October 23, 2014 | Filed under: game design | gsb20020
I had a few negative reactions (not many) to some of my early screenshots and videos of Gratuitous Space Battles 2 Screenshots like this:
Basically people didn’t like the ship designs and colors. The colors were too gaudy, and they hated any hint of a checkerboard pattern because it makes them think of placeholder textures. This amused me, because actually the designs are based upon the artist chriss foss, who I liked as a kid. He did some really distinctive spaceship designs. Some people may dislike them, but in a world of identikit spaceships, his stood out.
So much for blocky color patterns, but the other criticisms (that the designs were not good) is more relevant, and serious. It is, of course, entirely a matter of personal opinion. For contrast, here is a few ships from GSB1:
Some of you may prefer that. So this blog post is here to make you feel better :D.

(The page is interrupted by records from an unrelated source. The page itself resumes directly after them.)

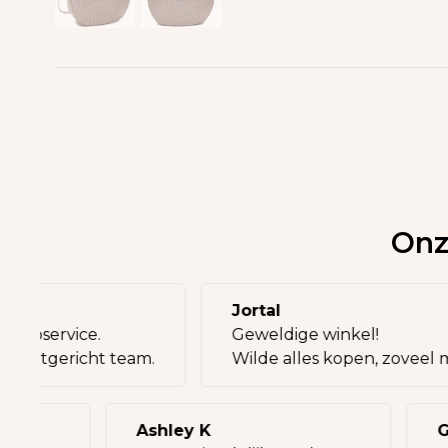
Onz
Jortal
en topservice.
Geweldige winkel!
nt, klantgericht team.
Wilde alles kopen, zovee
Ashley K
Gau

Firstly, do you know who designed the spaceships in all the GSB2 screenshots and videos? It was ME. ME!!!!! And I don’t have much of an artistic eye, or patience, or time. The basic components are done by the talented GSB1 artist, but then my totally clueless hands have been let lose on them, using an unfinished space ship designer, so this is what comes out. In other words, people with more of a sense of style, more patience, more time, and finished editor…should turn out MUCH nicer stuff. I’m also toying with the idea of actually paying someone to design the initial enemy ships for this very reason, although I’d love to try it myself…
The thing is, I am vastly more of a fan (as a player) of stuff that lets me put my mark on it. Sim City is great, but it’s even better when you have the building design tool. One of the appeals of minecraft is surely building things. People spend a crazy amount of effort just designing their clam logos for Battlefield 4. Give the player a ‘customize’ option, and you will lose them for an hour or ten. Even spore, a game that people rapidly dismissed as bad (despite earlier promise) had a huge number of high quality creature designs. And the ultimate example of people designing awesome spaceships so far is probably galactic civilizations 2, where people have clearly spent hours and hours designing the ultimate space battleship.
Yup, we may not all be experts, but I’ll take a ship I’ve customised over a ‘stock’ ship any day. People like to stand out, they like to create, they like to ‘play’. And this is where I like to think my games often cross the line from what people call ‘games’ into toys. I have never been a fan of scripting in games, or linear experiences. We have books and movies for that. Games give us freedom, freedom to experiment, to define our own rules, to invent, or at least they could…
Back when I first started gaming, a lot of games gave you a sandbox experience. It was frankly easier and cheaper than level design, and limits of file sizes mean you simply couldn’t fit 200 hours of RPG backstory onto a floppy disk. This resulted in incredible free-form strategy epics like Lords Of Midnight. I really miss those times, and that encouragement for free-form experimentation. Kids these days do not really ‘play’ games. They ‘compete’ at them, to ‘win’, or to ‘beat’ them. This feels weird to me. I’m always playing to have fun, not to go along with what a designer has decided I will do that day. In the ideal Star Trek MMO, I’d just tend a ferengi bar, but the designer no doubt wants me to go ‘questing’…
Democracy is probably the most free-form of my games so far, but they all have a hint of it in them. Kudos didn’t really have a proper ‘end’ as such. there was no boss to beat or princess to rescue. It was a toolkit, a toy, and bunch of things to play with, woven together as a functional simulation that let you play out ‘what if’ scenarios.
That’s what GSB2 is. It’s a big pretty spaceship battle toolkit for you to have fun with. If anyone complains that they’ve ‘beaten’ it, or Democracy 3, then they haven’t understood the purpose of the product. A game is not a challenge from the designer to the player, but an environment created so the player can experiment and enjoy themselves. That’s why there are customizable spaceships in GSB2. It’s not about the designer, or the artist, but about the player, and I believe in giving the player as much control as possible.